C’est le jour où la vie déverse sa lumière,
Réduisant au néant neuf mois de longue nuit,
Et propulse au dehors, séparant chair et chair,
Un enfant innocent poussant son premier cri.
Mais la mère en son cœur ne connait que la nuit,
Et l’aurore espérée ne reste que chimère.
Une épreuve, à jamais, a scellé dans l’oubli
La chaleur et la vie qui autrefois régnèrent.
L’enfant n’a pas grandi dans un terreau d’amour,
Même s’il put le croire, aveuglé par l’envie
Qu’elle l’eut désiré, et ne perçant au jour
La façade bâtie pour les regards d’autrui.
Mais comment donc au sein d’une bonne famille
Pourrait-il exister un secret dur et lourd ?
Le bourreau maternel est pure fantaisie,
L’enfant ment, il convient à ses cris d’être sourd.
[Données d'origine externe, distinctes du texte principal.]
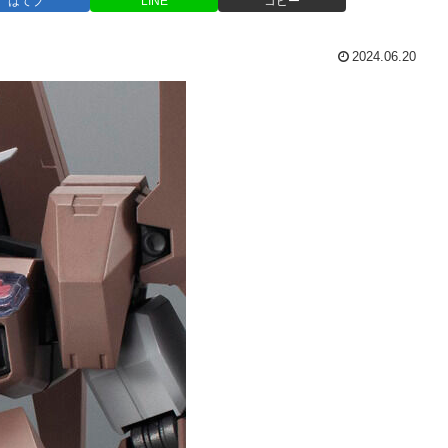
はてブ
LINE
コピー
2024.06.20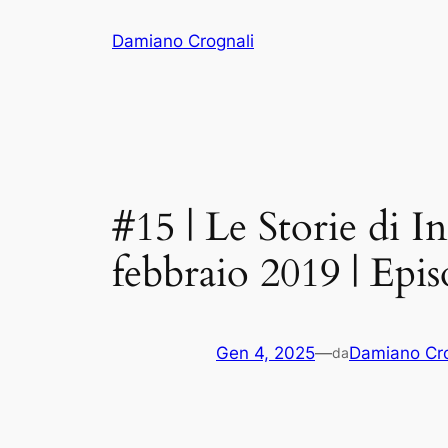
Vai
Damiano Crognali
al
contenuto
#15 | Le Storie di I
febbraio 2019 | Epi
Gen 4, 2025
—
Damiano Cro
da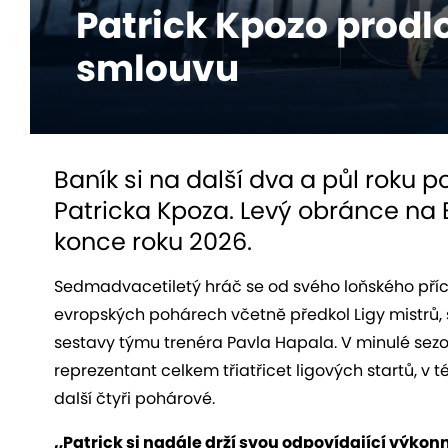
Patrick Kpozo prodlo
smlouvu
Baník si na další dva a půl roku p
Patricka Kpoza. Levý obránce na 
konce roku 2026.
Sedmadvacetiletý hráč se od svého loňského přích
evropských pohárech včetně předkol Ligy mistrů, 
sestavy týmu trenéra Pavla Hapala. V minulé sezo
reprezentant celkem třiatřicet ligových startů, v t
další čtyři pohárové.
„Patrick si nadále drží svou odpovídající výkonn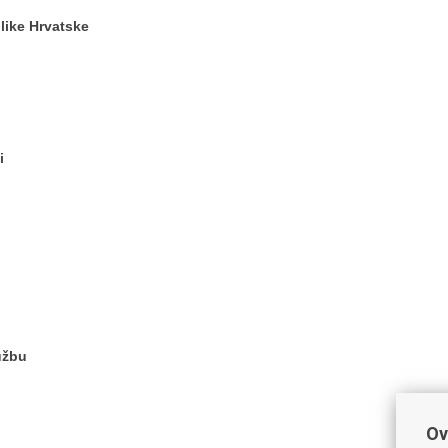
blike Hrvatske
i
užbu
Ov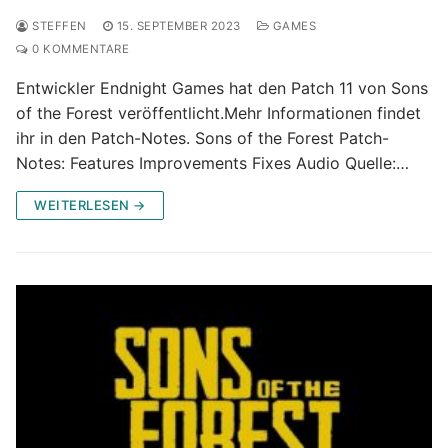
STEFFEN
15. SEPTEMBER 2023
GAMES
0 KOMMENTARE
Entwickler Endnight Games hat den Patch 11 von Sons
of the Forest veröffentlicht.Mehr Informationen findet
ihr in den Patch-Notes. Sons of the Forest Patch-
Notes: Features Improvements Fixes Audio Quelle:…
WEITERLESEN →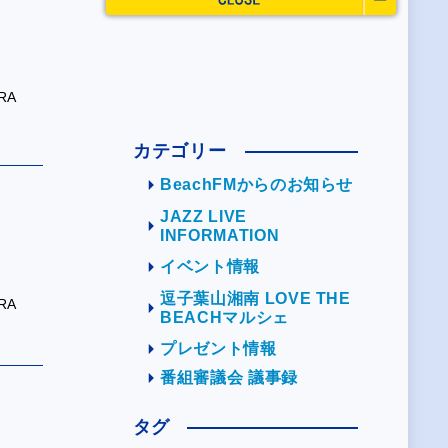
RA
カテゴリー
BeachFMからのお知らせ
JAZZ LIVE
INFORMATION
イベント情報
逗子葉山湘南 LOVE THE
RA
BEACHマルシェ
プレゼント情報
番組審議会 議事録
タグ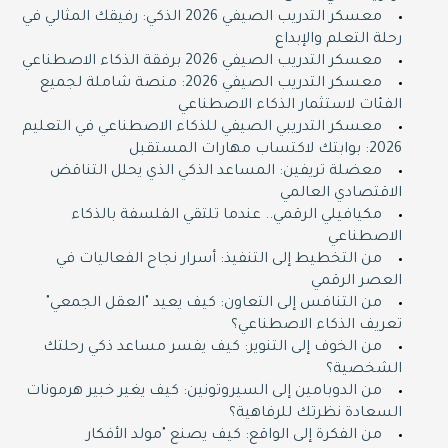
معسكر التدريب الصيفي 2026 الذكي: رفيقك المثالي في
رحلة التعلم والإبداع
معسكر التدريب الصيفي 2026 برفقة الذكاء الاصطناعي
معسكر التدريب الصيفي 2026: منصة شاملة لجميع
الفئات لاستثمار الذكاء الاصطناعي
معسكر التدريبي الصيفي للذكاء الاصطناعي في التعليم
2026: بوابتك لاكتساب مهارات المستقبل
معضلة تريفين: المساعد الذكي الذي يحلل التناقض
الاقتصادي العالمي
مكيافيلي الرقمي.. عندما تلتقي الفلسفة بالذكاء
الاصطناعي
من التخطيط إلى التنفيذ: أسرار نجاح الفعاليات في
العصر الرقمي
من التنافس إلى التعاون: كيف يعيد "العقل الجمعي"
تعريف الذكاء الاصطناعي؟
من الخوف إلى التنوير: كيف يفسر مساعد ذكي رحلتك
الشخصية؟
من الدوبامين إلى السيروتونين: كيف يغير خبير هرمونات
السعادة نظرتك للرفاهية؟
من الفكرة إلى الواقع: كيف يصنع "مولد الأفكار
Et pourtant cet enfant ressent bien la souffrance,
Et la peur redoublée par ce qui est renié.
Comment se prémunir devant l’inexistence
Devant une chimère : une mère endiablée.
Le monstre du placard n’a jamais existé,
Non, c’est dans le couloir que rampait la démence
Et c’est barricadé que l’enfant apeuré
Succombait au sommeil et à sa délivrance.
L’enfant tant bien que mal grandit en fleur sauvage,
Chahuté par le vent de ce destin amer.
Mais une nuit de joie où l’on fêtait son âge,
Cet enfant, étourdi, sous-estima sa mère.
Barricade oubliée, il dormait découvert.
Et la porte s’ouvrit, laissant entrer la rage
Reflétée sur la lame aiguisée de colère,
Prête à rendre au néant cet innocent visage.
Le hasard, le destin, une lueur d’espoir…
Un doute ou un regret, un instant hésité…
Qu’est-ce qui l’a sauvé, lui a permis de voir
Le coup qui arrivait et de s’en protéger ?
Il ne l’a jamais su, mais a pu s’échapper,
Se soustraire au danger, se fondre dans le noir.
Mais dans son cœur d’enfant, tout fut annihilé.
Pour sa mère à jamais, l’amour est mort ce soir.